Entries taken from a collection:
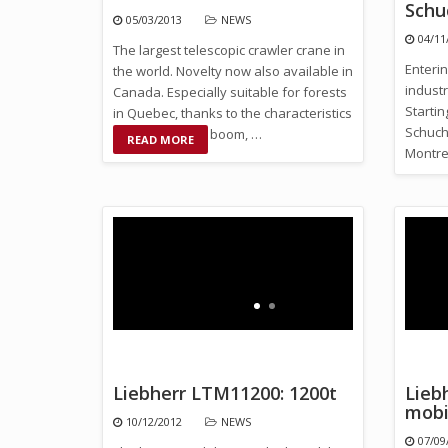
Schu
05/03/2013
NEWS
04/11
The largest telescopic crawler crane in
Enterin
the world. Novelty now also available in
industr
Canada. Especially suitable for forests
Starti
in Quebec, thanks to the characteristics
Schuch 
of its telescopic boom, …
READ MORE
Montre
Liebherr LTM11200: 1200t
Lieb
mobi
10/12/2012
NEWS
07/09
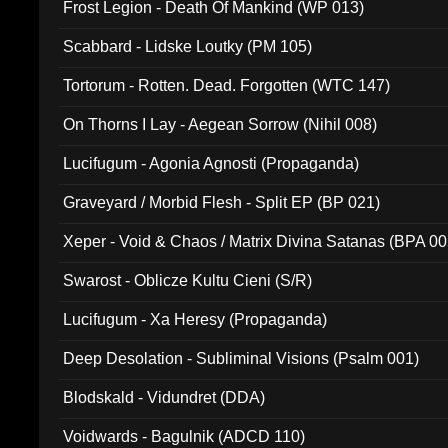
Frost Legion - Death Of Mankind (WP 013)
Scabbard - Lidske Loutky (PM 105)
Tortorum - Rotten. Dead. Forgotten (WTC 147)
On Thorns I Lay - Aegean Sorrow (Nihil 008)
Lucifugum - Agonia Agnosti (Propaganda)
Graveyard / Morbid Flesh - Split EP (BP 021)
Xeper - Void & Chaos / Matrix Divina Satanas (BPA 00
Swarost - Oblicze Kultu Cieni (S/R)
Lucifugum - Xa Heresy (Propaganda)
Deep Desolation - Subliminal Visions (Psalm 001)
Blodskald - Vidundret (DDA)
Voidwards - Bagulnik (ADCD 110)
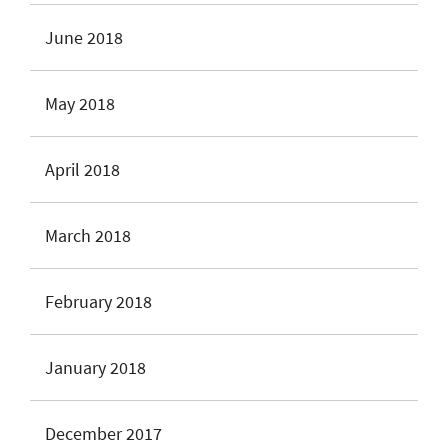
June 2018
May 2018
April 2018
March 2018
February 2018
January 2018
December 2017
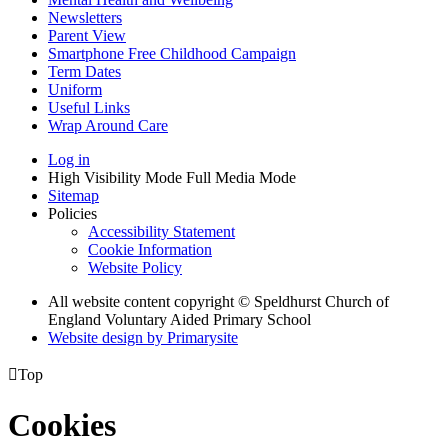
Newsletters
Parent View
Smartphone Free Childhood Campaign
Term Dates
Uniform
Useful Links
Wrap Around Care
Log in
High Visibility Mode
Full Media Mode
Sitemap
Policies
Accessibility Statement
Cookie Information
Website Policy
All website content copyright © Speldhurst Church of
England Voluntary Aided Primary School
Website design by
Primarysite

Top
Cookies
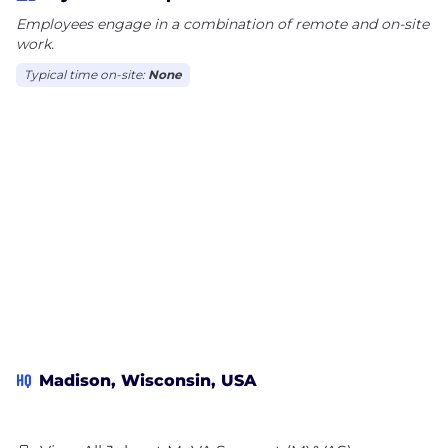
Employees engage in a combination of remote and on-site
work.
Typical time on-site:
None
HQ
Madison, Wisconsin, USA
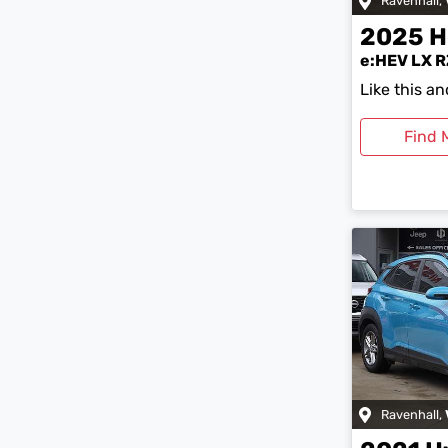
Ravenhall
,
2025
H
e:HEV LX R
Like this a
Find 
Ravenhall
,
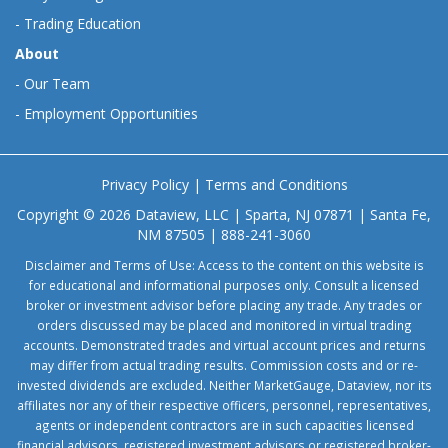
-
Trading Education
About
-
Our Team
-
Employment Opportunities
Privacy Policy
|
Terms and Conditions
Copyright © 2026 Dataview, LLC | Sparta, NJ 07871 | Santa Fe,
NM 87505 | 888-241-3060
Disclaimer and Terms of Use: Access to the content on this website is
for educational and informational purposes only. Consult a licensed
broker or investment advisor before placing any trade. Any trades or
orders discussed may be placed and monitored in virtual trading
accounts. Demonstrated trades and virtual account prices and returns
may differ from actual trading results. Commission costs and or re-
invested dividends are excluded. Neither MarketGauge, Dataview, nor its
affiliates nor any of their respective officers, personnel, representatives,
agents or independent contractors are in such capacities licensed
financial advisors, registered investment advisors or registered broker-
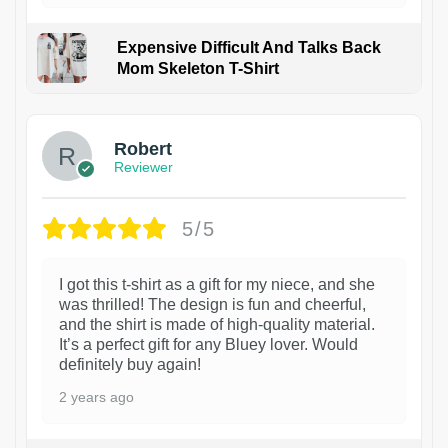
Expensive Difficult And Talks Back
Mom Skeleton T-Shirt
1
Robert
Reviewer
5/5
I got this t-shirt as a gift for my niece, and she
was thrilled! The design is fun and cheerful,
and the shirt is made of high-quality material.
It’s a perfect gift for any Bluey lover. Would
definitely buy again!
2 years ago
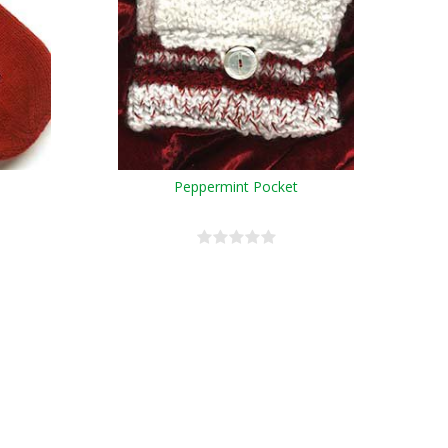
Peppermint Pocket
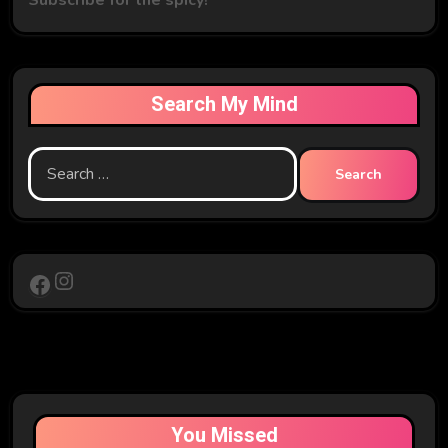
Search My Mind
Search
for:
Instagram
Facebook
You Missed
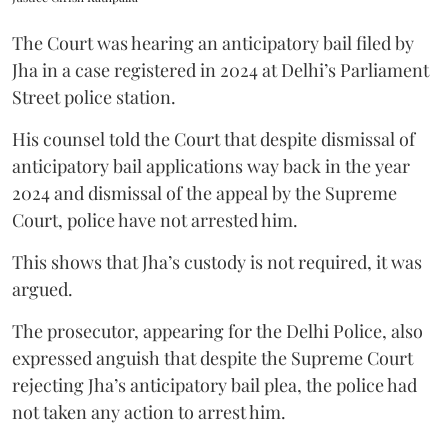
The Court was hearing an anticipatory bail filed by
Jha in a case registered in 2024 at Delhi’s Parliament
Street police station.
His counsel told the Court that despite dismissal of
anticipatory bail applications way back in the year
2024 and dismissal of the appeal by the Supreme
Court, police have not arrested him.
This shows that Jha’s custody is not required, it was
argued.
The prosecutor, appearing for the Delhi Police, also
expressed anguish that despite the Supreme Court
rejecting Jha’s anticipatory bail plea, the police had
not taken any action to arrest him.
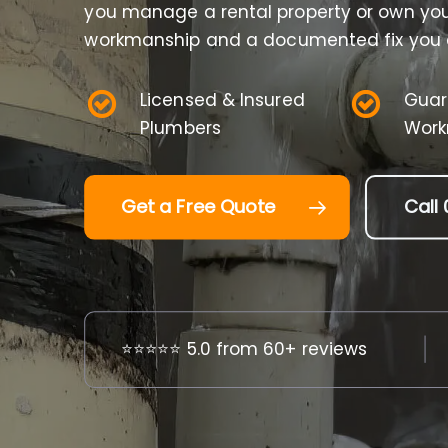
you manage a rental property or own your
workmanship and a documented fix you c
Licensed & Insured
Guar
Plumbers
Work
Get a Free Quote
Call 
⭐⭐⭐⭐⭐ 5.0 from 60+ reviews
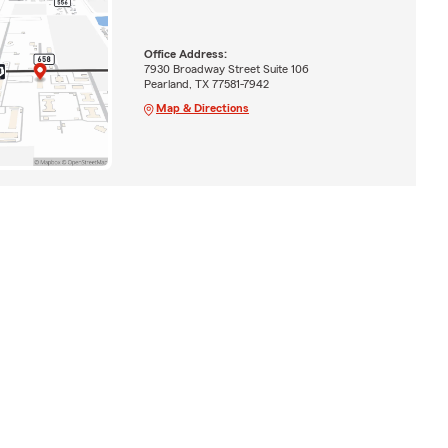
Office Address:
7930 Broadway Street Suite 106
Pearland, TX 77581-7942
Map & Directions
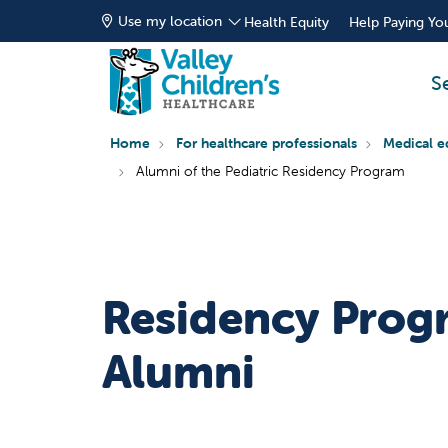
Use my location
Health Equity
Help Paying You
S
Home
For healthcare professionals
Medical e
Alumni of the Pediatric Residency Program
Residency Prog
Alumni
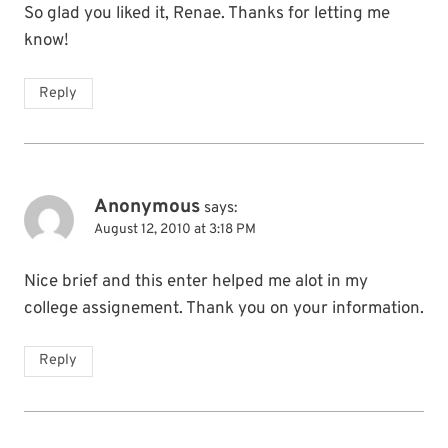
So glad you liked it, Renae. Thanks for letting me
know!
Reply
Anonymous
says:
August 12, 2010 at 3:18 PM
Nice brief and this enter helped me alot in my
college assignement. Thank you on your information.
Reply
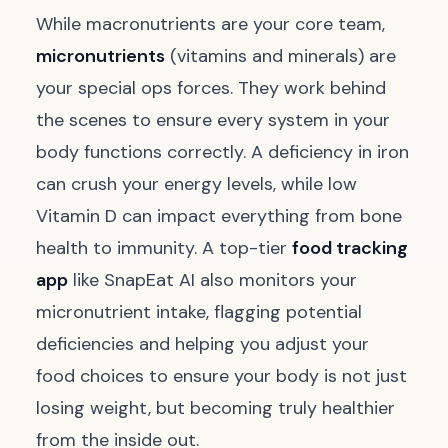
While macronutrients are your core team,
micronutrients
(vitamins and minerals) are
your special ops forces. They work behind
the scenes to ensure every system in your
body functions correctly. A deficiency in iron
can crush your energy levels, while low
Vitamin D can impact everything from bone
health to immunity. A top-tier
food tracking
app
like SnapEat AI also monitors your
micronutrient intake, flagging potential
deficiencies and helping you adjust your
food choices to ensure your body is not just
losing weight, but becoming truly healthier
from the inside out.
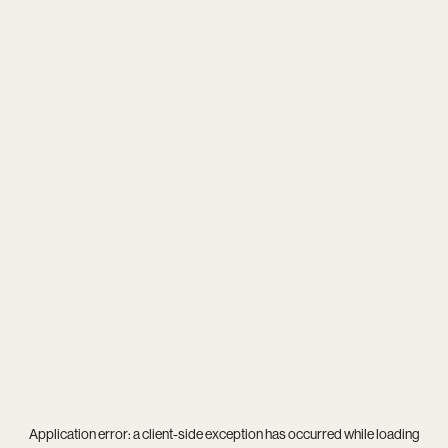
Application error: a
client
-side exception has occurred while loading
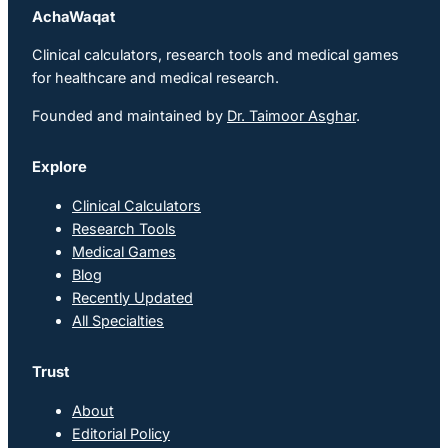
AchaWaqat
Clinical calculators, research tools and medical games
for healthcare and medical research.
Founded and maintained by
Dr. Taimoor Asghar
.
Explore
Clinical Calculators
Research Tools
Medical Games
Blog
Recently Updated
All Specialties
Trust
About
Editorial Policy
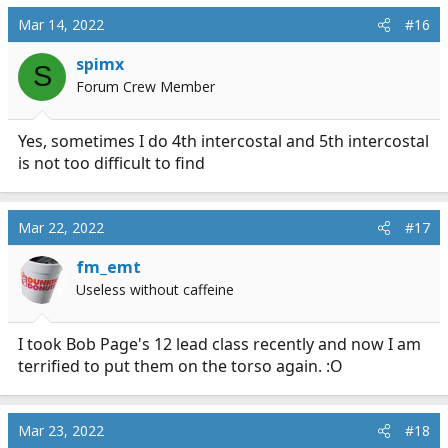
Mar 14, 2022
#16
spimx
S
Forum Crew Member
Yes, sometimes I do 4th intercostal and 5th intercostal
is not too difficult to find
Mar 22, 2022
#17
fm_emt
Useless without caffeine
I took Bob Page's 12 lead class recently and now I am
terrified to put them on the torso again. :O
Mar 23, 2022
#18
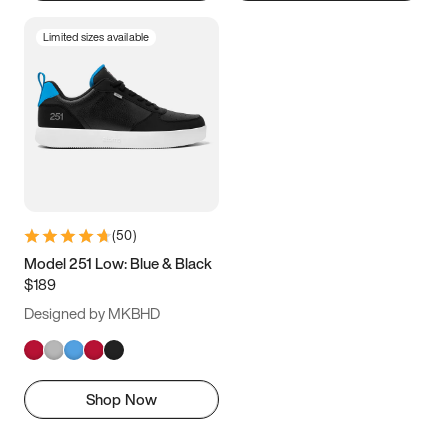
Limited sizes available
(
50
)
Model 251 Low: Blue & Black
$189
Designed by MKBHD
Shop Now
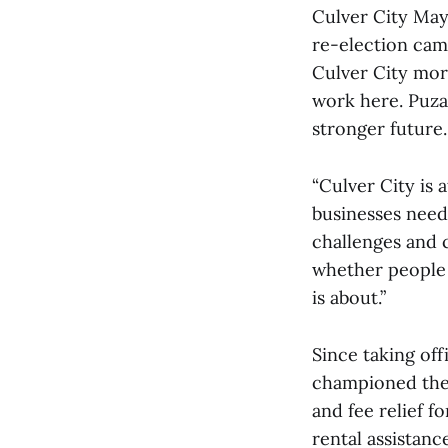
Culver City May
re-election cam
Culver City mor
work here. Puza
stronger future.
“Culver City is 
businesses need 
challenges and c
whether people c
is about.”
Since taking off
championed the 
and fee relief f
rental assistanc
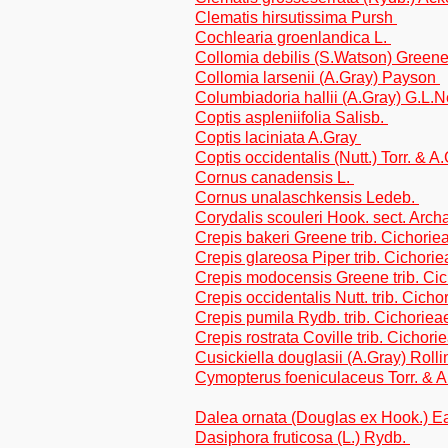
Clematis hirsutissima Pursh
Cochlearia groenlandica L.
Collomia debilis (S.Watson) Green
Collomia larsenii (A.Gray) Payson
Columbiadoria hallii (A.Gray) G.L.N
Coptis aspleniifolia Salisb.
Coptis laciniata A.Gray
Coptis occidentalis (Nutt.) Torr. & A
Cornus canadensis L.
Cornus unalaschkensis Ledeb.
Corydalis scouleri Hook. sect. Arc
Crepis bakeri Greene trib. Cichorie
Crepis glareosa Piper trib. Cichorie
Crepis modocensis Greene trib. Ci
Crepis occidentalis Nutt. trib. Cicho
Crepis pumila Rydb. trib. Cichoriea
Crepis rostrata Coville trib. Cichori
Cusickiella douglasii (A.Gray) Roll
Cymopterus foeniculaceus Torr. & 
Dalea ornata (Douglas ex Hook.) Ea
Dasiphora fruticosa (L.) Rydb.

*What needs to be done*: Return every line of the entries above that the string "registered" appears in.

*Answer section*:
financial advisors, registered investment advisors or registered broker-
Jha in a case registered in 2024 at Delhi’s Parliament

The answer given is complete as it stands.